何も考えられなくなって最低限の事しか手につかない。

眠りも浅くなり、少しの音で目を覚ます。


混乱している私が放つエネルギーは、未来への不安いっぱいで、彼女にマッサージしようと近づいても不穏なエネルギーを察知して逃げていった。

当たり前だ。

こんな恐れと不安いっぱいの、硬直した顔で、不安そうにマッサージされたら犬も逃げ出す!


アニマルコミュニケーターとしては、彼女には病気の話は一切しなかった。飼い主として、彼女の不安をあおることはするべきではないと判断したからだ。


この状況を、誰にも話すことはなかった。混乱している自分をしっかり見つめる必要もあったし、プロの自分は自分で出口を見つかられないかと模索していた。


でも、このままではオードリーも私も不幸だ。すでにただの飼主になってしまっている自分であることを認識し、

やはりプロの手を借りようと判断して、ペットのグリーフケアでは第一人者の阿部美奈子先生とお話しする機会を頂いた。


そして、


私はオードリーを見ているのではなく、その病気を見ていることに気づかされた。

一瞬で目の前の雲が晴れた気がした。


そうだ、私は<オードリー>を見ていなかった!

<病気のオードリー>と向かい合っていた!

もっと言えば 病変部と話していたんだ!


なんてことだ! 自分がしてきたことがどんなに彼女にとって失礼なことかようやく気付いた。


オードリーそのものだけと向かい合おう。

純粋に、今を精一杯命を生きている彼女自身と向かい合うことを決めた。

すでに大人になって自立したボーダーコリーのオードリーではあるが、

彼女が小さな頃 毎日100回褒めるというトレーニングをしていた頃と同じように向き合おう。めちゃくちゃ褒めよう。何でも褒めよう!今のオードリー自身と付き合っていこう!


私がオードリーにとって安全、安心の状況を創り出す以外、

誰が彼女を安心させられるのか!


私は私を完全に取り戻し、彼女が安心して最期の時間を過ごせるように、

今は笑顔と楽しくして仕方ない!という元気な掛け声で二人の時間を楽しんでいる。(はたから見たら、異常かもしれない 笑)


そうしていると、やっぱり彼女も安心しきってリラックスできる。たとえ、体調が悪い日でも、私はめちゃめちゃ元気な声で「大丈夫だからねえ!」という。
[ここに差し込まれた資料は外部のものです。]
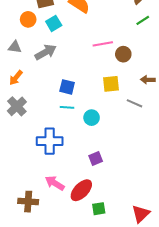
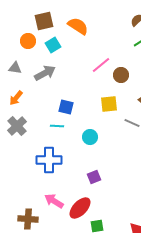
pink line: (103, 44) -> (101, 65), turned -30
cyan line: (67, 107) -> (57, 126), moved

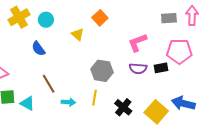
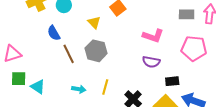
pink L-shape: (137, 42) -> (153, 36), turned -145
black rectangle: (161, 68) -> (172, 81), moved
gray hexagon: (102, 71) -> (96, 51), moved
brown line: (49, 84) -> (69, 54), moved

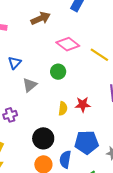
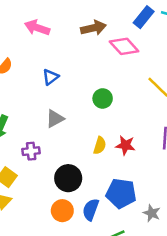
pink diamond: (68, 44) -> (124, 46), moved
gray triangle: (30, 85) -> (55, 119), moved
purple cross: (10, 115) -> (31, 151), moved

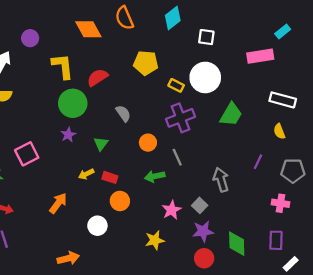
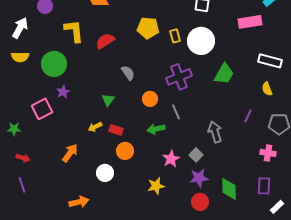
yellow rectangle: (176, 85) -> (175, 36), moved, turned 48
green circle: (73, 103) -> (54, 64), moved
purple star: (68, 135) -> (63, 92), moved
そのエネルギーで彼女の不安がかき消されているのが手にとってわかる。

多くの素晴らしい時間をくれた彼女のために、癒しの時間を全力で提供しよう!



老いていく犬自身は 大きな喪失体験を重ねている。

今まで飛べたこともできなくなり、思うように走ることも歩くこともできなくなっていく。トイレの失敗、耳や目の不自由さなど、その喪失のショックは犬であっても本人にとって計り知れない悲しみをもたらしている。
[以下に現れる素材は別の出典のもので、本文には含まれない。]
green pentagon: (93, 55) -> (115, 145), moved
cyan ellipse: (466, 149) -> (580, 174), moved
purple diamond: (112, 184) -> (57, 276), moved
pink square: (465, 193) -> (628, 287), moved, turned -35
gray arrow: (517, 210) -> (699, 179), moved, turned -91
その喪失感や体調不良による不安を和らげあげられるのは飼主にしか出来ない事だ。

そのためには 絶対的な安心感を与えてあげる必要がある。


飼い主がこの先に起こることを悲観して不安になって悲しんでいる場合ではない。

泣くなら動物の前ではなく、外で泣こう。


きっとそれは人間でも同じことであろう。病人の前で泣き続ける人はいないだろう。。。



残り少ない彼女の時間を迎え、混乱し、気づきをもらい、笑顔を取り戻し、穏やかに楽しく、彼女の出来る事を少しでも重ねて、毎日をゆっくり丁寧にハッピーに楽しんでいる。

こんな素晴らしい体験をくれた動物の命に感謝である。


安楽死については阿部先生の一言が刺さった。安楽死はギフトとして渡してあげるというこちら側の準備が出来た時にするべきだと。

苦しみから解放させるという状況もあるだろうが、

私の場合は、私が最後に渡すことが出来るギフトだと思えた時、その時なのだ。



グリーフケアとは、動物が亡くなってから必要なだけではなく、病気やケガで喪失状態にある動物を守り、飼主が元気に明るくそのケアにあたるためにも必要であり、ペットロスにならないためにも必要なサポートだと痛感しております。渦中にいらっしゃる方はぜひ信頼できる方のサポートを受けて頂きたいと思っております。


全ての動物と飼主の幸せを祈ります。